How To Help Children Overcome Stress

Lifetime Montessori School Director Provides Tips for Harried Parents to Reduce and Overcome Stress and Anxiety
By: Lifetime Montessori school
Help Children Overcome Stress
Help Children Overcome Stress
SAN DIEGO - Dec. 9, 2020 - PRLog -- The 2020 pandemic has been a wake-up call to the world and things remain topsy-turvy. A local Montessori Director shares how they have created and maintained structure and order in their school since opening their preschool through elementary programs in May. She offers guidance on how to help children overcome stress by keeping a positive environment at home.

"Interestingly, I'm more worried about the adults these days," says Kristin Edwards, M.Ed., Director of Lifetime Montessori School in Santaluz. "Yes, I'm worried about the kids who have been at home all these months; but, more so about their parents and how they're engaging their children during these troubled times…not so much for their kids' sake but for themselves."

Maintaining Structure and Order in School

"Our toddlers and preschoolers have tightly structured schedules every day and have acclimated and adapted to our protocols since May," says Edwards. "We've focused on routine structure to make kids feel like nothing has changed."

Keeping Normal Alive at Home

Students at Lifetime Montessori are not experiencing overwhelming fear or anxiety about the pandemic. But their parents are.

Edwards shares that kids continue to have normal experiences during the school day. But, when they come home, they hear and feel their parents' concerns about their aging parents, their careers, job constraints, being endlessly at home and the hardships of the economy. As a result, kids are seeing their parents in a different way. And that can create scars unless we teach them positive outcomes.

Teaching Normal Without Stress to Students and Their Parents

"The kids who have remained at Lifetime Montessori have benefited because we have been talking about stress and how to overcome it," Edwards continues. "Students are learning that it's okay to be scared, worried or to feel helpless. So, as an antidote, the good news is that we've been teaching them tools to overcome these emotional obstacles."

How to Teach Normal

How do you teach that skill?

"We model it. We talk about it," says Edwards. "It's important for children to know it is ok to have the feelings they have.  It's ok to feel worried or overwhelmed.  We want parents to share that they sometimes feel the same way and show how they process or manage those feelings."

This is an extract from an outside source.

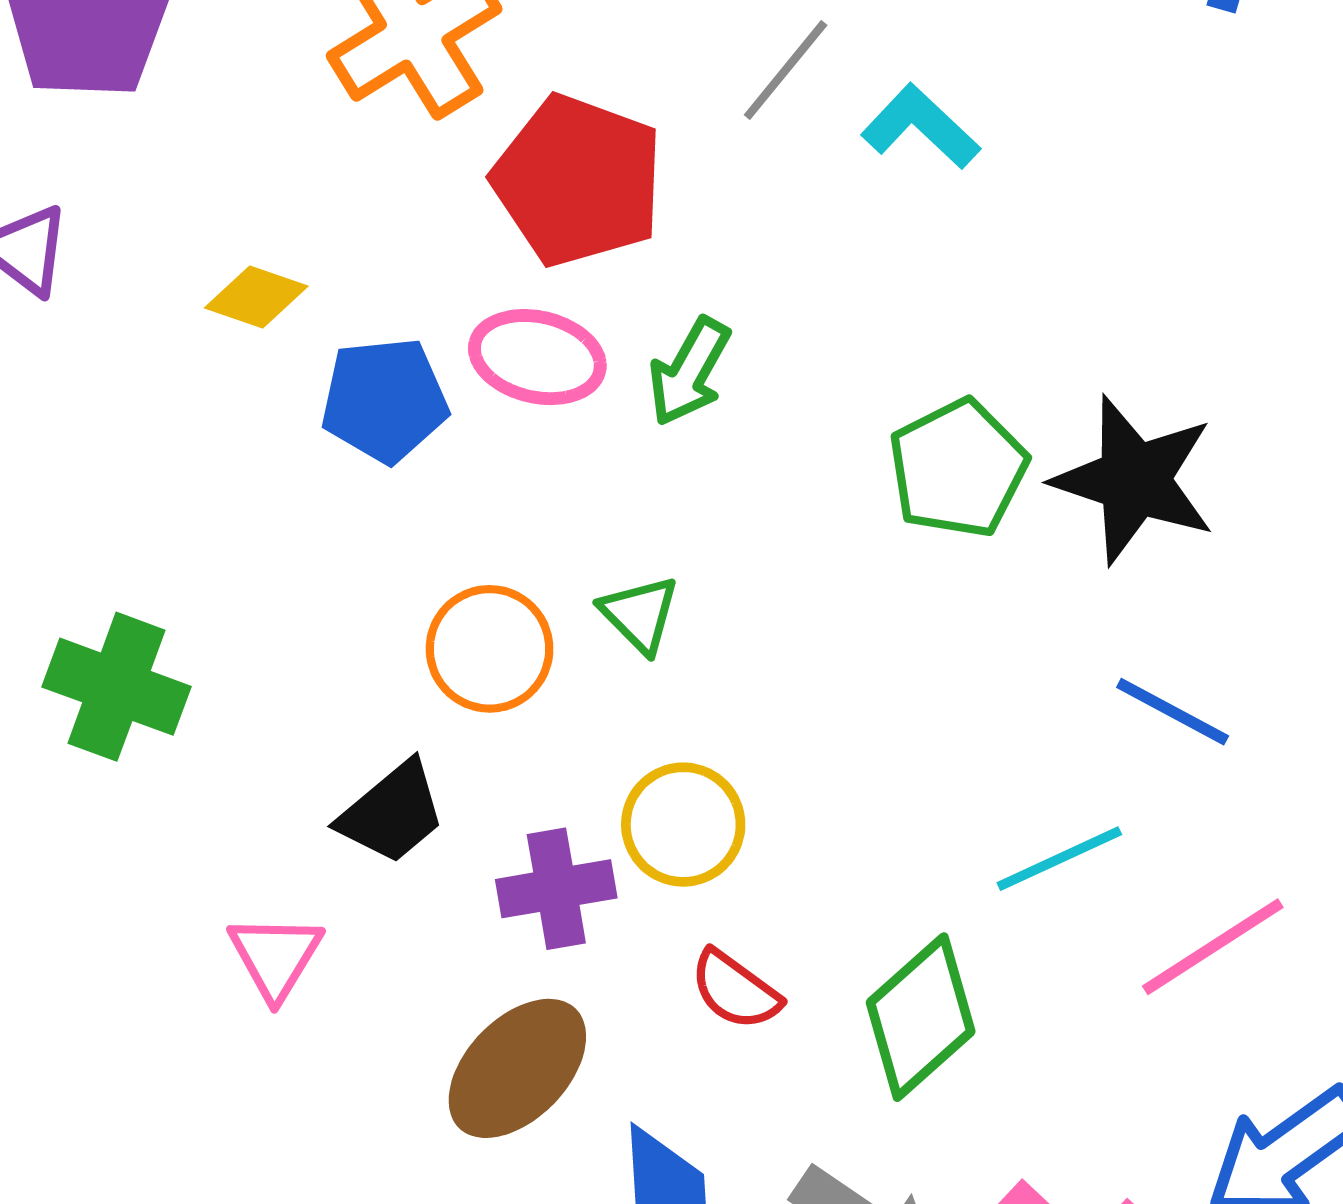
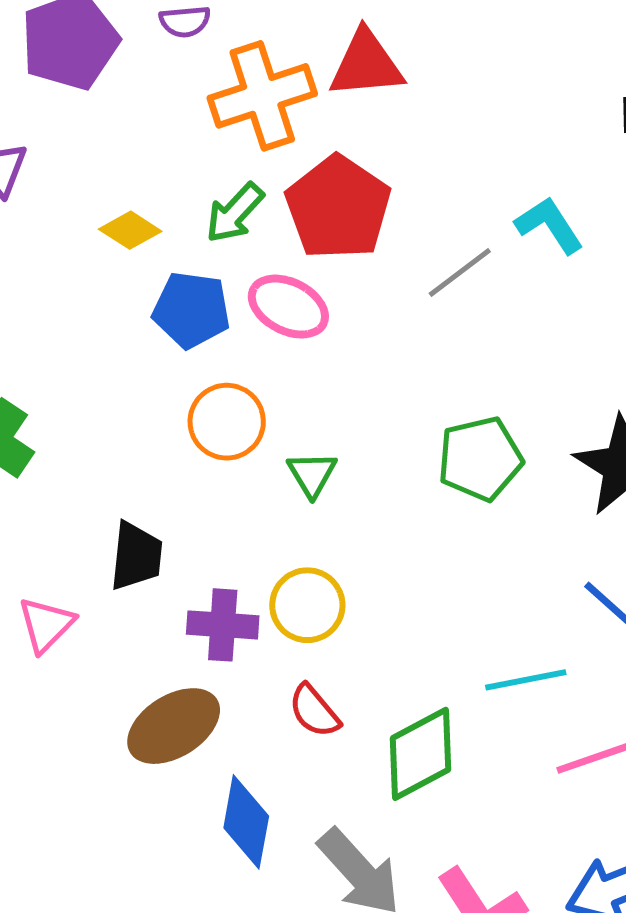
gray line: (786, 70) -> (460, 272), moved
green arrow: (689, 372) -> (235, 213), moved
green pentagon: (958, 468) -> (480, 459), moved
orange circle: (490, 649) -> (227, 422), moved
black trapezoid: (392, 813) -> (136, 556), turned -58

Parents should say to kids that we must always find ways to feel good about things in our own lives. That's why we exercise, practice yoga, meditate, jog or ride the bike--to clear our heads. Their kids will see that exercise is a far better behavioral response to tough times than eating a pint of ice cream.


Lifetime Montessori School Workforce 2040 children are being prepared daily to blossom in a future of second-by-second communications, continuous invention and ever-faster technical skills. "Every day, our teachers are building student's emotional skills with guidance to help children overcome stress. In addition to building both academic prowess and social skills, it's one more positive reason why the Montessori Method works," says Edwards.